* **Task prompt**:
Below are records. Find each line in them that holds the word "givenname" and copy it.

[Available records Boundary: Start]

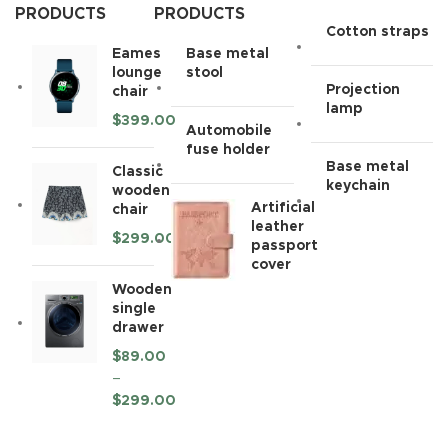
PRODUCTS
PRODUCTS
Cotton straps
Eames
Base metal
lounge
stool
Projection
chair
lamp
$
399.00
Automobile
fuse holder
Base metal
Classic
keychain
wooden
Artificial
chair
leather
$
299.00
passport
cover
Wooden
single
drawer
$
89.00
–
$
299.00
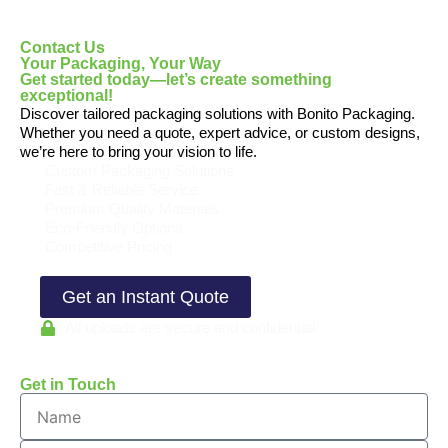
Contact Us
Your Packaging, Your Way
Get started today—let’s create something
exceptional!
Discover tailored packaging solutions with Bonito Packaging.
Whether you need a quote, expert advice, or custom designs,
we’re here to bring your vision to life.
Custom Packaging Solutions
Fast & Reliable Service
Premium Quality Materials
Eco-Friendly Options
Competitive Pricing
Get an Instant Quote
All uploads are secure and confidential
Get in Touch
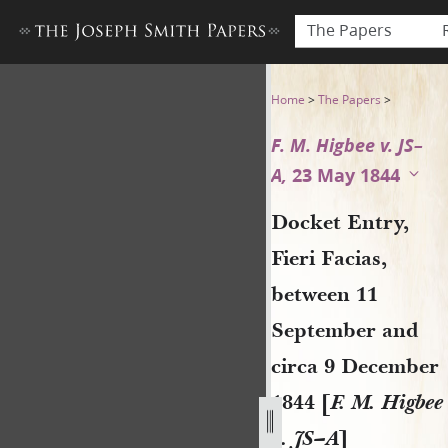
The Papers
Docket Entry, Fieri Facias, 
Home
>
The Papers
>
F. M. Higbee v. JS–
A,
23 May 1844
Docket Entry,
Fieri Facias,
between 11
September and
circa 9 December
1844 [
F. M. Higbee
v. JS–A
]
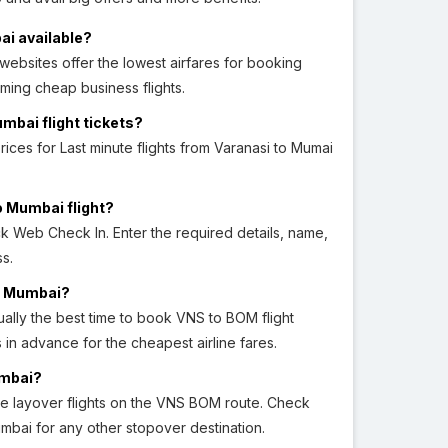
ai available?
ebsites offer the lowest airfares for booking
ming cheap business flights.
umbai flight tickets?
prices for Last minute flights from Varanasi to Mumai
o Mumbai flight?
ick Web Check In. Enter the required details, name,
s.
to Mumbai?
ally the best time to book VNS to BOM flight
hs in advance for the cheapest airline fares.
umbai?
e layover flights on the VNS BOM route. Check
umbai for any other stopover destination.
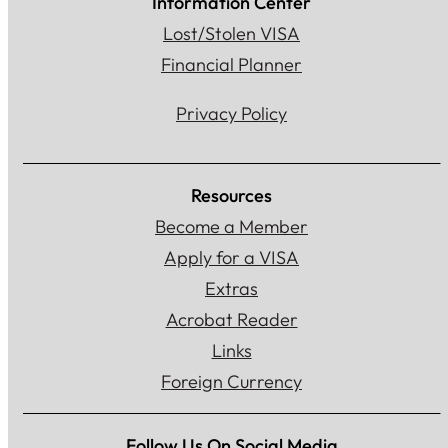
Information Center
Lost/Stolen VISA
Financial Planner
Privacy Policy
Resources
Become a Member
Apply for a VISA
Extras
Acrobat Reader
Links
Foreign Currency
Follow Us On Social Media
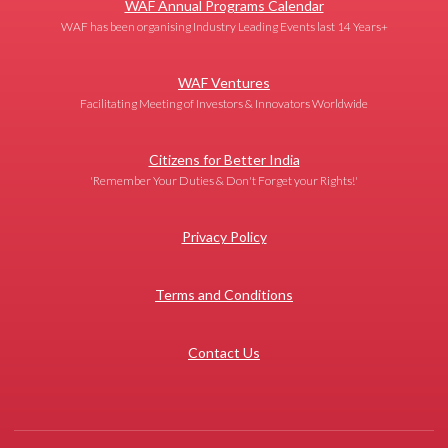
WAF Annual Programs Calendar
WAF has been organising Industry Leading Events last 14 Years+
WAF Ventures
Facilitating Meeting of Investors & Innovators Worldwide
Citizens for Better India
'Remember Your Duties & Don't Forget your Rights!'
Privacy Policy
Terms and Conditions
Contact Us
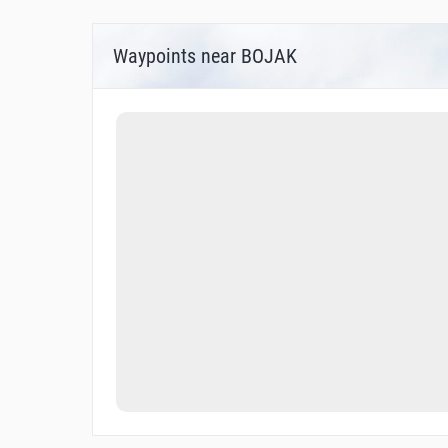
Waypoints near BOJAK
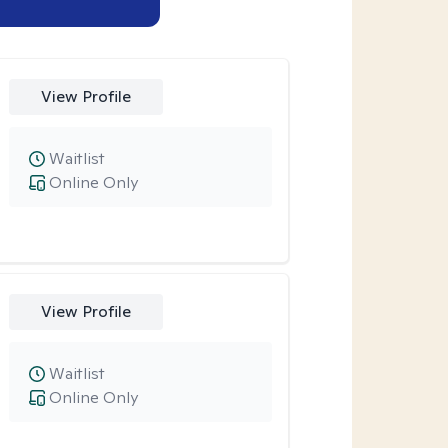
View Profile
Waitlist
Online Only
View Profile
Waitlist
Online Only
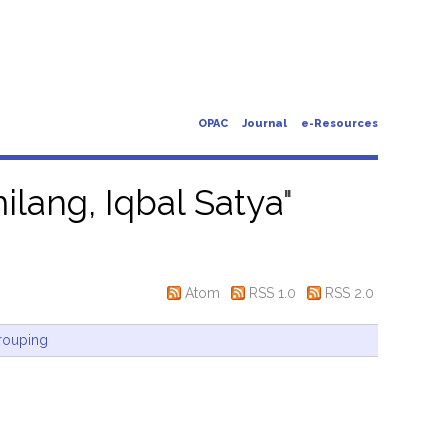
OPAC
Journal
e-Resources
lang, Iqbal Satya
"
Atom
RSS 1.0
RSS 2.0
rouping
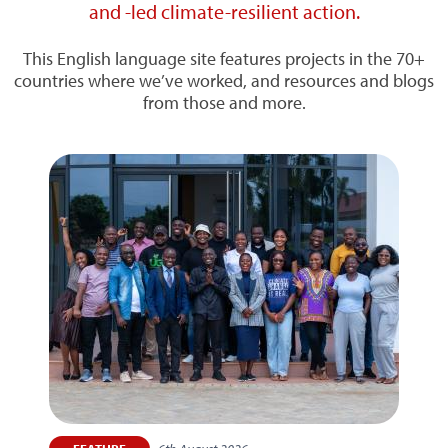
and -led climate-resilient action.
This English language site features projects in the 70+
countries where we’ve worked, and resources and blogs
from those and more.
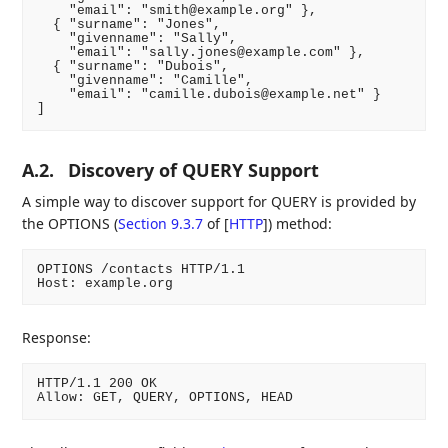
    "email": "smith@example.org" },

  { "surname": "Jones",

    "givenname": "Sally",

    "email": "sally.jones@example.com" },

  { "surname": "Dubois",

    "givenname": "Camille",

    "email": "camille.dubois@example.net" }

]
A.2.
Discovery of QUERY Support
A simple way to discover support for QUERY is provided by
the OPTIONS (
Section 9.3.7
of [
HTTP
]
) method:
OPTIONS /contacts HTTP/1.1

Host: example.org
Response:
HTTP/1.1 200 OK

Allow: GET, QUERY, OPTIONS, HEAD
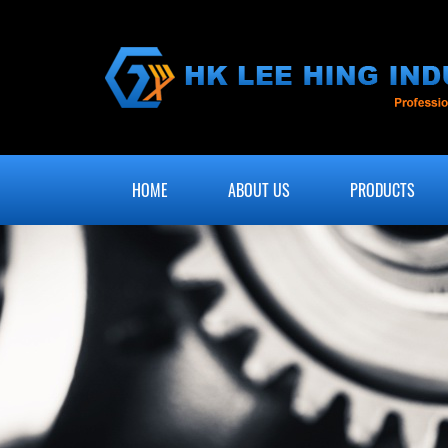
HOME
ABOUT US
PRODUCTS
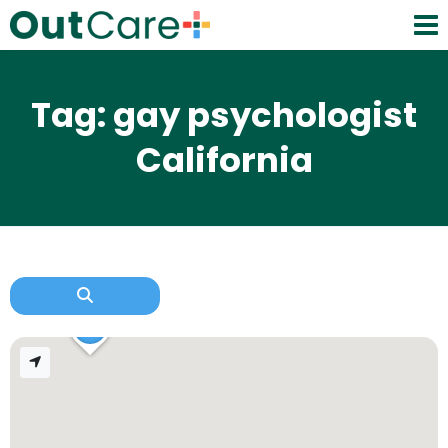
Tag: gay psychologist
California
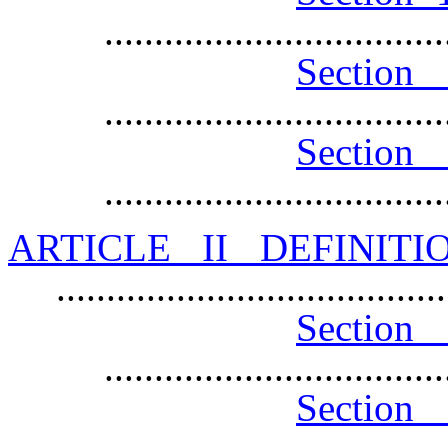
.................................
Sec
.................................
Secti
.................................
ARTICLE II DEFINIT
......................................
Sec
.................................
Section 
.................................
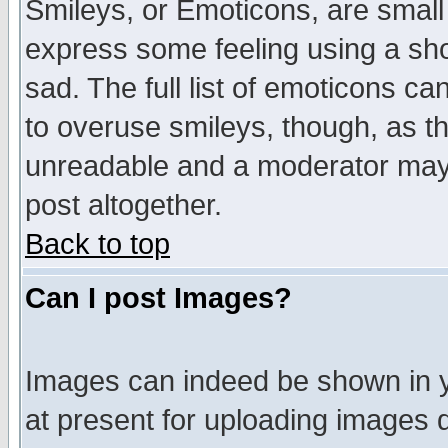
Smileys, or Emoticons, are small
express some feeling using a sho
sad. The full list of emoticons ca
to overuse smileys, though, as t
unreadable and a moderator may 
post altogether.
Back to top
Can I post Images?
Images can indeed be shown in yo
at present for uploading images d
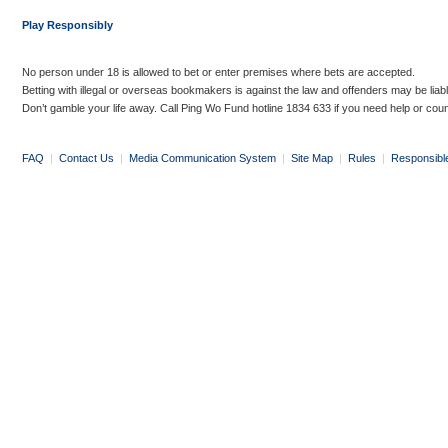
Play Responsibly
No person under 18 is allowed to bet or enter premises where bets are accepted.
Betting with illegal or overseas bookmakers is against the law and offenders may be liab
Don’t gamble your life away. Call Ping Wo Fund hotline 1834 633 if you need help or coun
FAQ
|
Contact Us
|
Media Communication System
|
Site Map
|
Rules
|
Responsibl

[Available records Boundary: End]

* **Reply**:
    "givenname": "Sally",
    "givenname": "Camille",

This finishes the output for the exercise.